[Opening Dataset entries section]

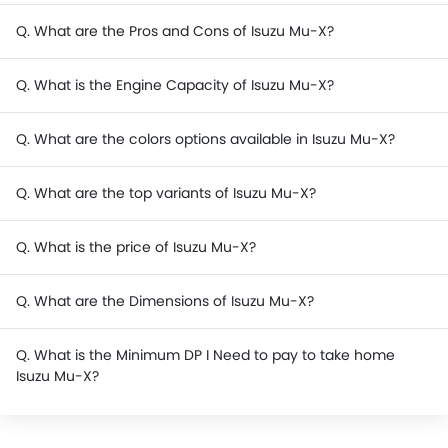
Q. What are the Pros and Cons of Isuzu Mu-X?
Q. What is the Engine Capacity of Isuzu Mu-X?
Q. What are the colors options available in Isuzu Mu-X?
Q. What are the top variants of Isuzu Mu-X?
Q. What is the price of Isuzu Mu-X?
Q. What are the Dimensions of Isuzu Mu-X?
Q. What is the Minimum DP I Need to pay to take home
Isuzu Mu-X?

[Closing Dataset entries section]

▶ Your goal
Return all the entries word for word, but omit any pictures they contain.

▶ Task output
Q. What are the Pros and Cons of Isuzu Mu-X?
Q. What is the Engine Capacity of Isuzu Mu-X?
Q. What are the colors options available in Isuzu Mu-X?
Q. What are the top variants of Isuzu Mu-X?
Q. What is the price of Isuzu Mu-X?
Q. What are the Dimensions of Isuzu Mu-X?
Q. What is the Minimum DP I Need to pay to take home
Isuzu Mu-X?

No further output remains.